The sixth game of the NBA Finals is over: the Golden State Warriors beat the Boston Celtics to win the title

Golden State is the champion again, beating Boston 103-90 on Thursday night (Friday morning AEST) for its fourth title in the last eight seasons, with Stephen Curry named NBA Finals MVP.

Curry scored 34 points for the Warriors, who won the franchise’s seventh overall championship.

And this one completed a journey like no other, after a series of five consecutive finals, then a collapse to the bottom of the NBA, and now a return to greatness just two seasons after having the worst record in the league.

For Curry, Klay Thompson, Draymond Green and Andre Iguodala, it is a fourth championship.

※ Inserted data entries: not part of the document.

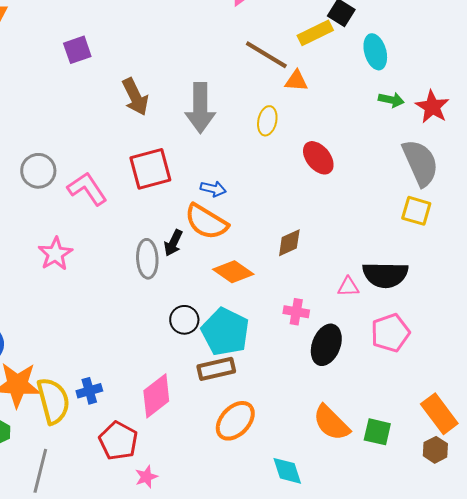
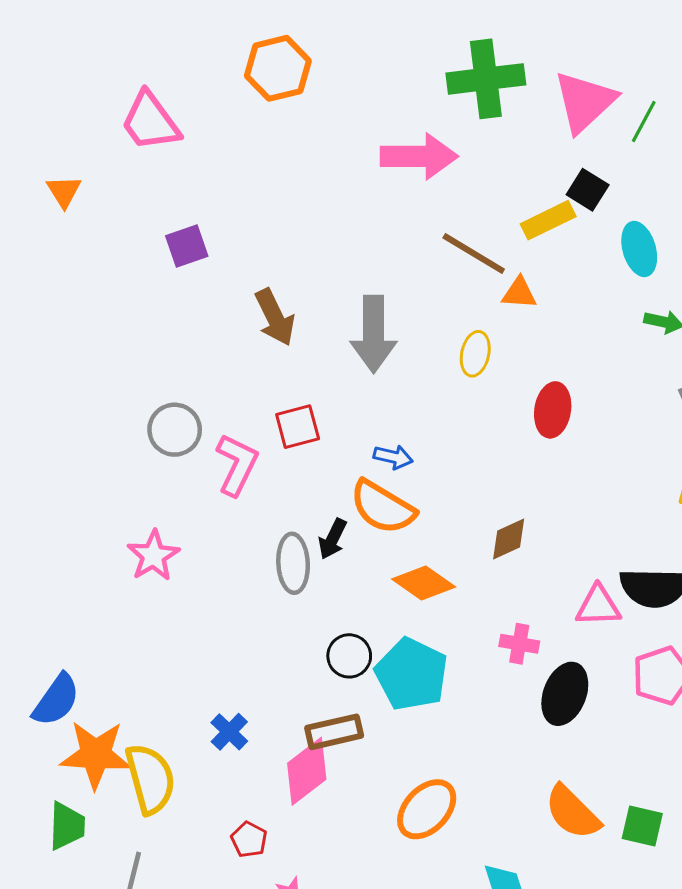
red ellipse: (318, 158) -> (553, 410), turned 48
red square: (150, 169) -> (298, 427), size x0.7
gray circle: (38, 171) -> (175, 430), moved
pink L-shape: (87, 189) -> (237, 465), moved, turned 60
pink triangle: (348, 287) -> (598, 606), size x1.4
brown rectangle: (216, 369) -> (334, 732), moved
blue cross: (89, 391) -> (229, 732), moved, turned -30
red pentagon: (118, 441) -> (249, 840), size x0.6

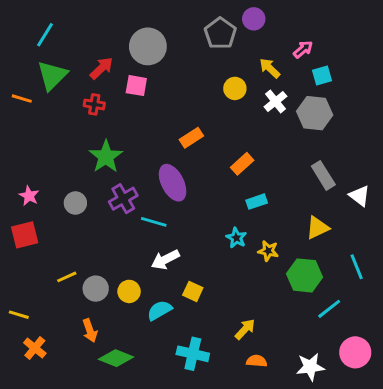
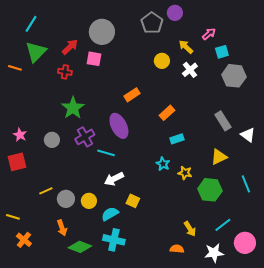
gray hexagon: (315, 113) -> (234, 76), moved
cyan line: (329, 309) -> (223, 225), moved
yellow arrow: (245, 329) -> (190, 229), moved, turned 105
cyan cross: (193, 354) -> (114, 240), moved

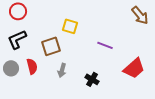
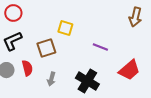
brown arrow: (140, 15) -> (135, 17), turned 54
gray arrow: (62, 70) -> (51, 79), moved
black cross: (92, 79) -> (87, 81), size x1.6

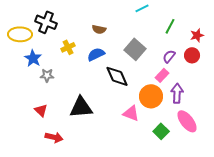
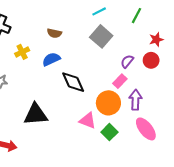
green line: (170, 26) -> (137, 16), moved
gray square: (135, 49) -> (101, 36), moved
green square: (161, 131) -> (109, 132), moved

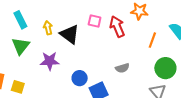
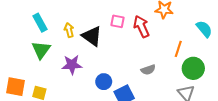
orange line: (152, 40) -> (178, 49), moved

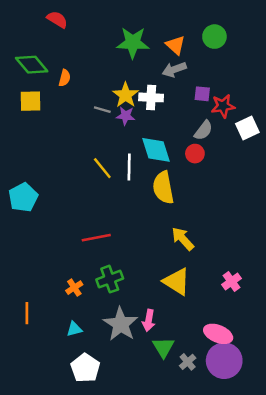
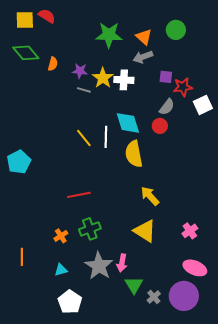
yellow square: (30, 101) -> (25, 20), moved
purple star: (126, 116) -> (80, 71), moved
pink ellipse: (218, 334) -> (195, 268), moved

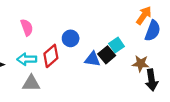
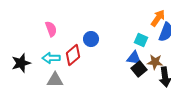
cyan square: (117, 45) -> (141, 40), moved, turned -32
black square: (107, 55) -> (139, 69), moved
blue triangle: (92, 59) -> (134, 58), moved

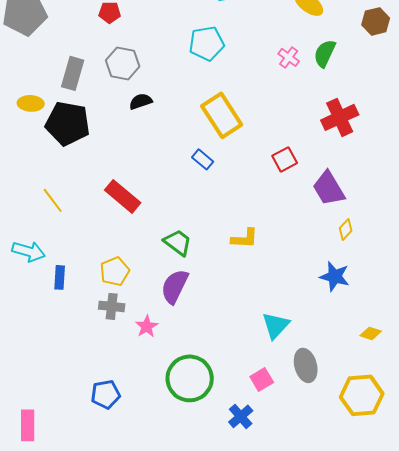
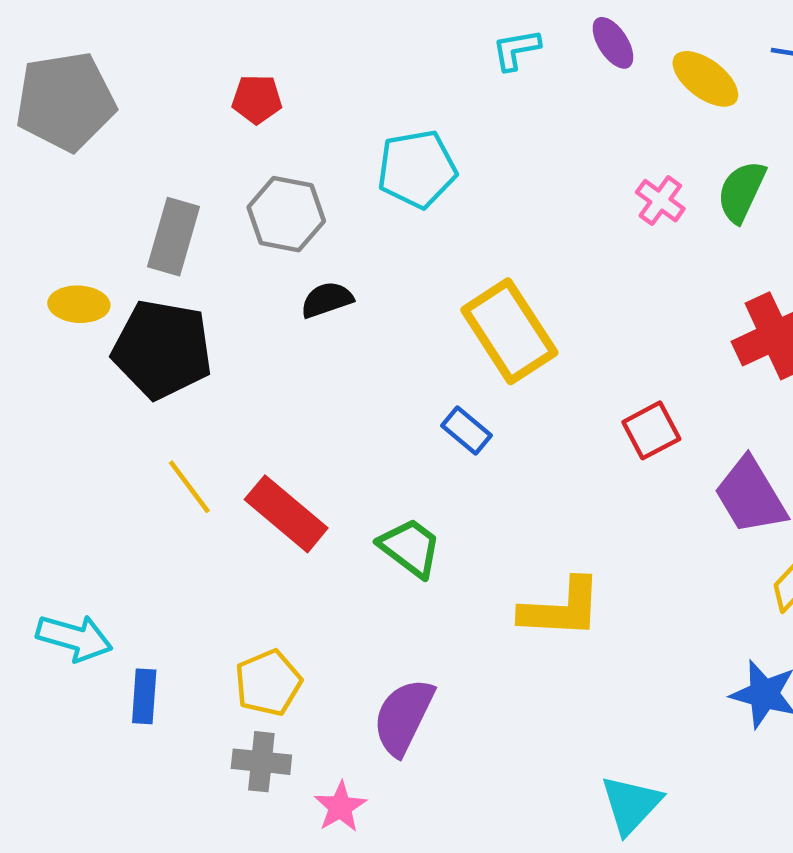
cyan pentagon: (207, 43) -> (417, 169), moved
yellow line: (53, 200) -> (189, 487), moved
yellow L-shape: (245, 238) -> (561, 608), size x1.4
green trapezoid: (178, 242) -> (410, 548), moved

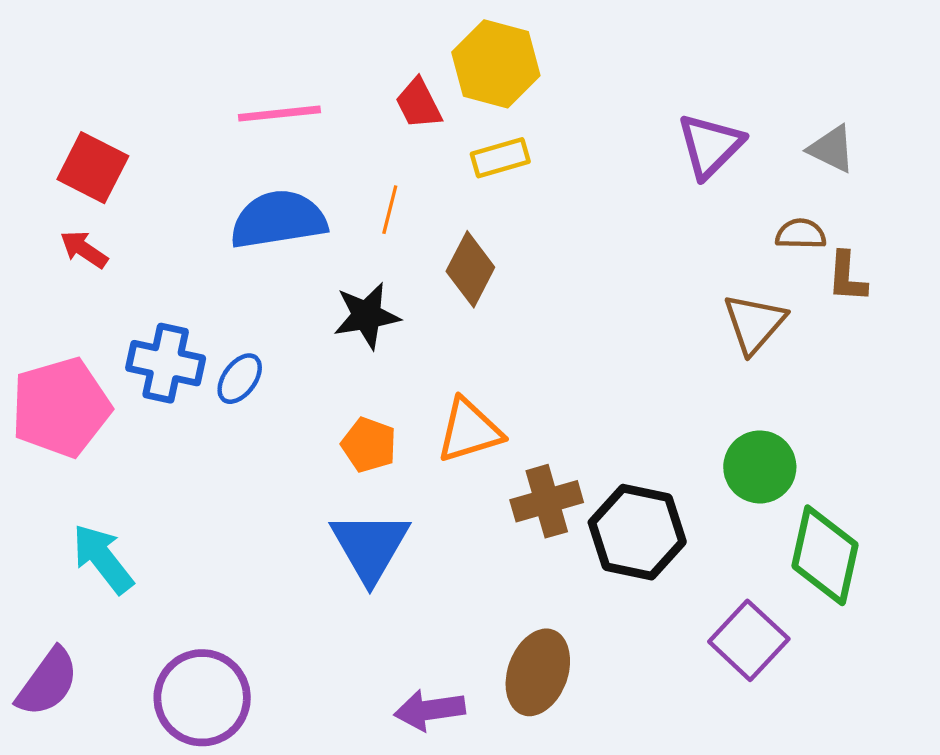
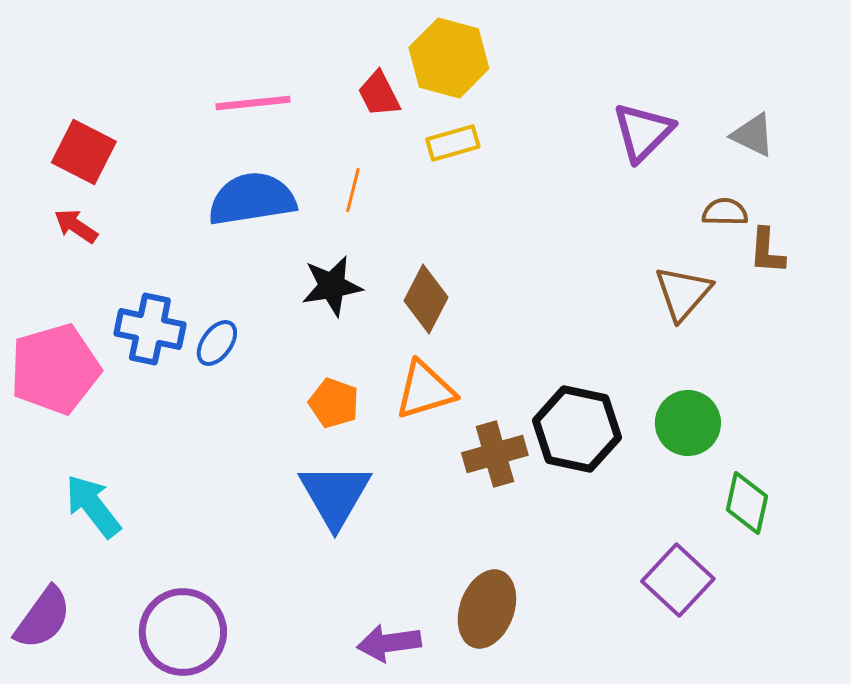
brown diamond: (470, 269) -> (426, 299), moved
black hexagon: (637, 532) -> (577, 429), moved
green diamond: (825, 555) -> (747, 503), size x0.7

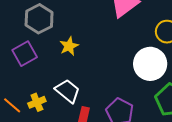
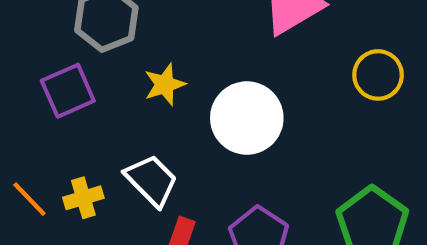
white circle: (150, 64) -> (247, 118), moved

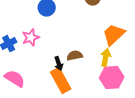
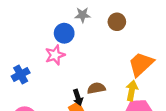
pink star: (31, 38) -> (55, 55), moved

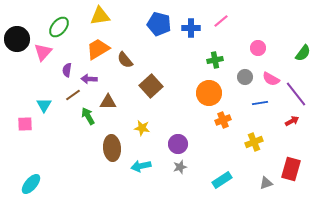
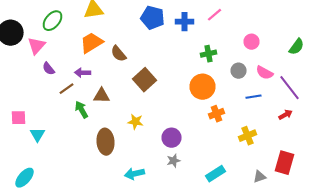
purple semicircle: (67, 70) -> (48, 69), moved, turned -48
cyan triangle: (44, 105) -> (38, 135), moved
cyan arrow: (141, 166) -> (134, 174), moved

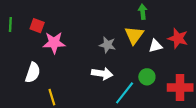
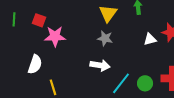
yellow triangle: (134, 35) -> (108, 13), moved
green circle: (147, 77) -> (145, 83), moved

The first three rings came in 2015, 2017 and 2018, when Golden State was dynastic and made five consecutive trips to the final.

Injuries, including those left out by Thompson for 2 1/2 years, and list changes changed everything. But this season, with Thompson halfway back, the Warriors are finally back.

Back to top, too. Champions, again, denied the historic Celtics what would have been their 18th record championship, one that would have allowed Boston to break the tie with the Los Angeles Lakers for most of the league’s history.

This story for the Warriors ended very differently from their most recent appearance in the final against Toronto in 2019, one that saw Kevin Durant break his Achilles tendon in Game 5 and then to Thompson to tear the LCA in which it became the winner of the title of the Raptors to the game. 6.

The consequences of this loss were compounded by Durant’s decision to leave the agency for free that summer to join the Brooklyn Nets and Thompson’s Achilles injury while rehabilitating his knee injury. .

He drove a Golden State team to a rebuild that turned into a reload.

The Warriors used their two-year hiatus from the NBA’s biggest rounds to reorganize their roster, adding a No. 1 draft pick from Andrew Wiggins, who stood out in his first finals, along with another rising star Jordan Poole.

Everything clicked. For Golden State coach Steve Kerr, it is a ninth overall championship after winning five as a player.

He is the sixth coach to win four titles, joining Phil Jackson, Red Auerbach, John Kundla, Gregg Popovich and Pat Riley.

Jaylen Brown led the Celtics with 34 points. At Horford he added 19. Jayson Tatum finished with 13 points, but only shot six of 18 from the field.

Boston also suffered 22 staff losses, dropping to 1-8 this postseason when it committed 16 or more. It was only his fifth defeat in 22 appearances in the title series.